Only got it's new MOT two weeks ago.
Stendec


----------



## Chausson (Oct 17, 2006)

Hi
There are some on ebay for sale today.


----------



## moblee (Dec 31, 2006)

Sorry to hear that stendec,I had Headlights stole of my Renault espace once :!:

*Very* Annoying.

This people may be able to help......www.delfindesigns.co.uk/


----------



## stendec (Jan 26, 2007)

*Talbot Express headlights stolen*

Thanks Ron and Phil. Checking the ones on Ebay, £75 to £100 each. Wondering how to secure the new ones to stop them getting stolen.
Sadly Delfin don't seem to stock them.
Not sure how they're held in place. Are there springs holding them?
Stendec


----------



## duxdeluxe (Sep 2, 2007)

Chausson said:


> Hi
> There are some on ebay for sale today.


Are you sure that these aren't yours? If they are difficult to obtain then they have a value on ebay and whoever took them knew what they were doing (unlike a lot of car thieving scrotes).

not saying that the ones on ebay are stolen - just a thought; it is a possibility


----------



## moblee (Dec 31, 2006)

Sorry mate, I thought they would of stocked *All* things Talbot.
As for fixing I can't really help you,but I bet your worried it will happen again !!


----------



## TR5 (Jun 6, 2007)

Best advice would be to purchase an etching kit, and have your chassis number etched into the lens.

You could then do all the glass and plastic windows as well for security.

At least they would then be worthless to a potential thief intending to sell them!


----------



## vardy (Sep 1, 2006)

They stopped making replacements for a while over past couple of years (can't remember where I read this)

However, it also said they would start up again.

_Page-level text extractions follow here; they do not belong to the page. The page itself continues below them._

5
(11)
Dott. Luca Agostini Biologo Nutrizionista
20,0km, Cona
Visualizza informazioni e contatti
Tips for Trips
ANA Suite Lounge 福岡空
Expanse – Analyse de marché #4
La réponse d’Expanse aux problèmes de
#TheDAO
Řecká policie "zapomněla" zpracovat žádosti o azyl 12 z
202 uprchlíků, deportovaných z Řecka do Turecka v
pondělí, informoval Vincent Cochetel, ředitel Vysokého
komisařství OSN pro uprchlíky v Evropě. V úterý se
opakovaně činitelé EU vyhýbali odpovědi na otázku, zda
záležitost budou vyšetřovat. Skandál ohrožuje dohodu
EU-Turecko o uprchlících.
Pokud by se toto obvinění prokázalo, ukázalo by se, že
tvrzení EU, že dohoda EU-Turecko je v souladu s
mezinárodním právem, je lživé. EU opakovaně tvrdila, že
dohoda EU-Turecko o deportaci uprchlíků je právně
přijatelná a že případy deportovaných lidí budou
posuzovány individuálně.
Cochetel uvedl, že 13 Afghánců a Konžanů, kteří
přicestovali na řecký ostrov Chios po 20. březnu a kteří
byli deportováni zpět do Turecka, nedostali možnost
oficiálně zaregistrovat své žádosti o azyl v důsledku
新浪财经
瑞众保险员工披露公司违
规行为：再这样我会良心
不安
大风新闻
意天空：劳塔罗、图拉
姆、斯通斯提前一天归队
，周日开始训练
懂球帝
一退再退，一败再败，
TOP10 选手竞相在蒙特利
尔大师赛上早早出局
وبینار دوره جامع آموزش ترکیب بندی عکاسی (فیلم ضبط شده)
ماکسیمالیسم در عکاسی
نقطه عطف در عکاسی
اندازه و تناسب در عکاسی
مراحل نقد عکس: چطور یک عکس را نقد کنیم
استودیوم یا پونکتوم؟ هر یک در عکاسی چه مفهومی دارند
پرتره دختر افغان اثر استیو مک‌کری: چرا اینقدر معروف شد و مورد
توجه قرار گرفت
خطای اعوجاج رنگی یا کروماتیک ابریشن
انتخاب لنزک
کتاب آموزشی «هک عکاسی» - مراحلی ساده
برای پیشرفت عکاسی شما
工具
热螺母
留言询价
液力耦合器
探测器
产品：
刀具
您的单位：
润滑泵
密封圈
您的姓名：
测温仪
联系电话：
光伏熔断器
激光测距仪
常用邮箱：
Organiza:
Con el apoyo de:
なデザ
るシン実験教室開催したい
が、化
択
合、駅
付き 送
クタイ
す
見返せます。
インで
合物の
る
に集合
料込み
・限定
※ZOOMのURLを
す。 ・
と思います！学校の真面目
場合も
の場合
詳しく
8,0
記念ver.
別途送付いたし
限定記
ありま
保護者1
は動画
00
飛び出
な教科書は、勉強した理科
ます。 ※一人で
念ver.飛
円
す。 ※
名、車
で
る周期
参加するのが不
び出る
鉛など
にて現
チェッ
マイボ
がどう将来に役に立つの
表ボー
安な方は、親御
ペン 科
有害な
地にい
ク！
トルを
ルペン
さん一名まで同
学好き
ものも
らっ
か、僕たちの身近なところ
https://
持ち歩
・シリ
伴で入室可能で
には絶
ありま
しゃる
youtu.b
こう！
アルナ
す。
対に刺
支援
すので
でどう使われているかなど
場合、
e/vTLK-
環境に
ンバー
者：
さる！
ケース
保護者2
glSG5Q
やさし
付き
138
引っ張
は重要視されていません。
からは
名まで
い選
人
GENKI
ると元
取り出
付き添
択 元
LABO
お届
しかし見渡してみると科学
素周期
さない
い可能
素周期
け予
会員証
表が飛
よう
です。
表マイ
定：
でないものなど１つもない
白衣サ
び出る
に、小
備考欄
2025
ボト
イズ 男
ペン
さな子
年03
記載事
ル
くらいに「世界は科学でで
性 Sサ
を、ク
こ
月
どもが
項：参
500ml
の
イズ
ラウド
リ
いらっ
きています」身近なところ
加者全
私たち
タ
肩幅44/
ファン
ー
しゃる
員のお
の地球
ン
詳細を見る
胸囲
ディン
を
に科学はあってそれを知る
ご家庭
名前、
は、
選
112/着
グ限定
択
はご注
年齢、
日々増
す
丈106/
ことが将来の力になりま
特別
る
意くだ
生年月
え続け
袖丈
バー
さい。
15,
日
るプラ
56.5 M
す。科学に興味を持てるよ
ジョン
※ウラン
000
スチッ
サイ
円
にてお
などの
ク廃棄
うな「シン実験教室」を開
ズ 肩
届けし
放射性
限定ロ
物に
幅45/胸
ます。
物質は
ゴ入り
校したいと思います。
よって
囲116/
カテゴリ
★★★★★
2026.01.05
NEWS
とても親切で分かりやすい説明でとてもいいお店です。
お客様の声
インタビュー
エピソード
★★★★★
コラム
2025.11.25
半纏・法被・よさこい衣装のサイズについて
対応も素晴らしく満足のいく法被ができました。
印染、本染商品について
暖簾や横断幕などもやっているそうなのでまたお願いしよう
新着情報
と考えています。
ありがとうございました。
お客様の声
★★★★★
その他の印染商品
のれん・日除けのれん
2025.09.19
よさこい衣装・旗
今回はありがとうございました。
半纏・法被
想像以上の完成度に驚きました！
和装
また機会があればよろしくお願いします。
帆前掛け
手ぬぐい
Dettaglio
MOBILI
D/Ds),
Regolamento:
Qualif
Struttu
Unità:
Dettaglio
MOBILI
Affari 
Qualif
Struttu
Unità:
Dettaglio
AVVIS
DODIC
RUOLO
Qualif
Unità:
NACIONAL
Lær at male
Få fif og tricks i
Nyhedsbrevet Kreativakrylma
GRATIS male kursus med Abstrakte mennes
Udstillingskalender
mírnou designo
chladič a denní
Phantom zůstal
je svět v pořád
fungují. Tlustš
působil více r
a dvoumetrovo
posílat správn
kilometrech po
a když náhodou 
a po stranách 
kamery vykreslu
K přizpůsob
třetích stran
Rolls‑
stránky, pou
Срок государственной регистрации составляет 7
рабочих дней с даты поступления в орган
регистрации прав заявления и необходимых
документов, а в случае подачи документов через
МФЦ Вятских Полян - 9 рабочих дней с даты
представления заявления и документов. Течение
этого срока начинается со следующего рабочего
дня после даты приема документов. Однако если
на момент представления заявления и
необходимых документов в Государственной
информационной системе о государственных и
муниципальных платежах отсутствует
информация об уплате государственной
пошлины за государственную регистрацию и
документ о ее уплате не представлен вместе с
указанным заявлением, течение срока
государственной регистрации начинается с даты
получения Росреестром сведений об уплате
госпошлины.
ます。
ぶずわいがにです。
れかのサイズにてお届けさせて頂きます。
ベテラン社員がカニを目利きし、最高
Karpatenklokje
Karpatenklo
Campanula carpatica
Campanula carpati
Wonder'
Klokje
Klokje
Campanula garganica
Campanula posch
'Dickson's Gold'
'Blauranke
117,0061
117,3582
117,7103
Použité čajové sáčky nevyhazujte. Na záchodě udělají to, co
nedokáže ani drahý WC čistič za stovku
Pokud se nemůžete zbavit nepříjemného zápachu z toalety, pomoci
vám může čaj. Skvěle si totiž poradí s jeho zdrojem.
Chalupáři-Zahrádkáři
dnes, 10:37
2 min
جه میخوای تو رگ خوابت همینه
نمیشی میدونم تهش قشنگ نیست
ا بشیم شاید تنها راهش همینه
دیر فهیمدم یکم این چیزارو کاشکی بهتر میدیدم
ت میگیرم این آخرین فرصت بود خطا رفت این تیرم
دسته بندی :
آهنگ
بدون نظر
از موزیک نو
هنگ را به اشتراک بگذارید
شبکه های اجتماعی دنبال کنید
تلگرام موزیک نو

Vague idea that the name www.no1gear.com came up too.

Glue the bu**ers in!


----------



## Garber (Aug 17, 2010)

*Talbot express headlights*

I know I'm late with this post and I'm sure lots of people already know that old Leyand 45 headlights are the same as fitted to talbot express vans
the part numbers are:

AELBO15- L H HEADLIGHT

AELBO16 - R H HEADLIGHT

hope this helps


----------